Pour Les Écologistes, la soirée est contrastée. Ils parviennent à préserver Grenoble et Besançon, mais perdent Strasbourg, Poitiers et surtout Bordeaux. La parenthèse écologiste dans cette dernière ville se referme avec l'élection de Thomas Cazenave, une victoire isolée à mettre au crédit de Renaissance.

Le centre et la droite : Édouard Philippe en force, LR se renforcent

Dans le bloc central, Édouard Philippe émerge comme la figure marquante de la soirée. Il réalise un coup double en conditionnant son destin présidentiel à sa réélection, désormais acquise. Il se trouve ainsi en position de force face à des concurrents nombreux, dont François Bayrou, qui n'a pas pu se faire réélire.

Les Républicains, en refusant toute alliance avec le Rassemblement National, ressortent renforcés de ce scrutin. Ils maintiennent leur ancrage dans les villes petites et moyennes et enrichissent leur palmarès de symboles forts comme Brest, Clermont-Ferrand, Limoges et Tulle.

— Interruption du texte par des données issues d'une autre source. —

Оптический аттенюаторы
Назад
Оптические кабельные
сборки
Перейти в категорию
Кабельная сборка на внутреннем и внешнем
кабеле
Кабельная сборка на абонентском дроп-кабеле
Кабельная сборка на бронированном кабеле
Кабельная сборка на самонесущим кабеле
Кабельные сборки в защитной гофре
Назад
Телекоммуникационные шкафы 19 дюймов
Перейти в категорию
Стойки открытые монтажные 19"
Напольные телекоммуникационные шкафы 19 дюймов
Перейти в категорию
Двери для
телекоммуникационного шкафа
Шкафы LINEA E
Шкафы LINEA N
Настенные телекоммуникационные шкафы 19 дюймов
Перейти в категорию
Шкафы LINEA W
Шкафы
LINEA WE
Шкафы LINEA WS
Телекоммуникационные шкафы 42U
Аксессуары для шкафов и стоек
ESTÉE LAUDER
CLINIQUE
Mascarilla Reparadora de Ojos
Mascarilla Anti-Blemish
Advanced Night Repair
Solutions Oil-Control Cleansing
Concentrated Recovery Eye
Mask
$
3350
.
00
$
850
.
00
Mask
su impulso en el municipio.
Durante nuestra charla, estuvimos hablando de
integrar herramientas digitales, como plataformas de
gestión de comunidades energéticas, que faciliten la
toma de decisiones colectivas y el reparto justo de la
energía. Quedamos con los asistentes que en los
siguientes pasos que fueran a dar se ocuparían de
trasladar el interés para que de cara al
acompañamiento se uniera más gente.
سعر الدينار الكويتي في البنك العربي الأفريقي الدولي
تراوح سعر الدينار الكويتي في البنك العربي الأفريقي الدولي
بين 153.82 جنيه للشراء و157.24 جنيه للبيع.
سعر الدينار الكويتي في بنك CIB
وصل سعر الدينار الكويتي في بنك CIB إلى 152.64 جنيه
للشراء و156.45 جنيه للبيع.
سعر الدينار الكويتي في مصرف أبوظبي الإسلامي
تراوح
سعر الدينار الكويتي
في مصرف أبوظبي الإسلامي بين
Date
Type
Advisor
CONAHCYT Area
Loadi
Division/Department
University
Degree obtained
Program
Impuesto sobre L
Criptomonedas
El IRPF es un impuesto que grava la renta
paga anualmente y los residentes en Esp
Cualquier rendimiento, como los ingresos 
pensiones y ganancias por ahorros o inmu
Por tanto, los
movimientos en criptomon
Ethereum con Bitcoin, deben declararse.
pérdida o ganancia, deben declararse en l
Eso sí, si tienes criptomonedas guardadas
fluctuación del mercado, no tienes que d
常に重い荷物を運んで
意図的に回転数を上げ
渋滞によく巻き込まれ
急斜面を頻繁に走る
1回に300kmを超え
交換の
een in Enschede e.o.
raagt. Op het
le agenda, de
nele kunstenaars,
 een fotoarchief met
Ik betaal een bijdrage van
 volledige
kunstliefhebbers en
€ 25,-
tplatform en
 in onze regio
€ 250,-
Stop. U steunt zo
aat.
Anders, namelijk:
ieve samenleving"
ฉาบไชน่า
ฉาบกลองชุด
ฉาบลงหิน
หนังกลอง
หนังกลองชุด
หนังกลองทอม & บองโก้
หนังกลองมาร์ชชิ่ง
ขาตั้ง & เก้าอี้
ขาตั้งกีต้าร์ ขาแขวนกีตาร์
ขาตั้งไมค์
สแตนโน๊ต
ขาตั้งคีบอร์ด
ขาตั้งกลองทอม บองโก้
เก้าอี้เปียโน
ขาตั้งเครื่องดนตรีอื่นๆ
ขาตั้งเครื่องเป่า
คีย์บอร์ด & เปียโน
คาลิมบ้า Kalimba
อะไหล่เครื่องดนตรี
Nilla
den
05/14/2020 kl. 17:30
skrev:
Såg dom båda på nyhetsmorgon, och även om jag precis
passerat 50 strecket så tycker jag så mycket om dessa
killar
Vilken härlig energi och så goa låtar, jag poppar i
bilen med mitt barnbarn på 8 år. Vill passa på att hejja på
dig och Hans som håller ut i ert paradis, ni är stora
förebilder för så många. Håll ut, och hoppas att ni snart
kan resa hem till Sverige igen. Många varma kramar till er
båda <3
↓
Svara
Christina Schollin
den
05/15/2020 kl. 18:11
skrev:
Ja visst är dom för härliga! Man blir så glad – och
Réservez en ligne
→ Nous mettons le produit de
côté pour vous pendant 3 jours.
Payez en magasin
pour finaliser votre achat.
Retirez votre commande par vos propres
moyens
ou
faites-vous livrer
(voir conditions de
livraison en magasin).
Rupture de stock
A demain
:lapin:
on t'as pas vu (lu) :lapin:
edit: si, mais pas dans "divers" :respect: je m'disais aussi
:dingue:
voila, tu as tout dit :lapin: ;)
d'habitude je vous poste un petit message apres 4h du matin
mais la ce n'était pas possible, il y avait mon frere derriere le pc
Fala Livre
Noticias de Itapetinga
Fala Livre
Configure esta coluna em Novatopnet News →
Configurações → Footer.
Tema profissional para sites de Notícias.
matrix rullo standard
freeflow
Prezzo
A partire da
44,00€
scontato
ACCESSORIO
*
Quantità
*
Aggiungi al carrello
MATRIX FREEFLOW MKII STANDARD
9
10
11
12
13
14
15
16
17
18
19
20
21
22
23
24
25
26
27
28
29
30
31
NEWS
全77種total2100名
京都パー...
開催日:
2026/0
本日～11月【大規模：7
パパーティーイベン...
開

Le Rassemblement National : une percée historique malgré des échecs cinglants

Pour le RN, l'enjeu était de combler un angle mort en réussissant son implantation locale, tout en préparant la présidentielle. Le parti lepéniste n'a pas réussi à briser le plafond de verre dans les grandes villes, échouant à Marseille et Lyon. Néanmoins, il décroche plusieurs dizaines de villes moyennes et s'implante dans de nombreuses communes, poussant les portes de plusieurs intercommunalités.

Jordan Bardella a revendiqué ce dimanche « la plus grande percée de son histoire », soulignant ainsi la poursuite de l'ancrage local du mouvement. Cette progression, bien que limitée dans les métropoles, marque une étape significative dans la stratégie de territorialisation du parti.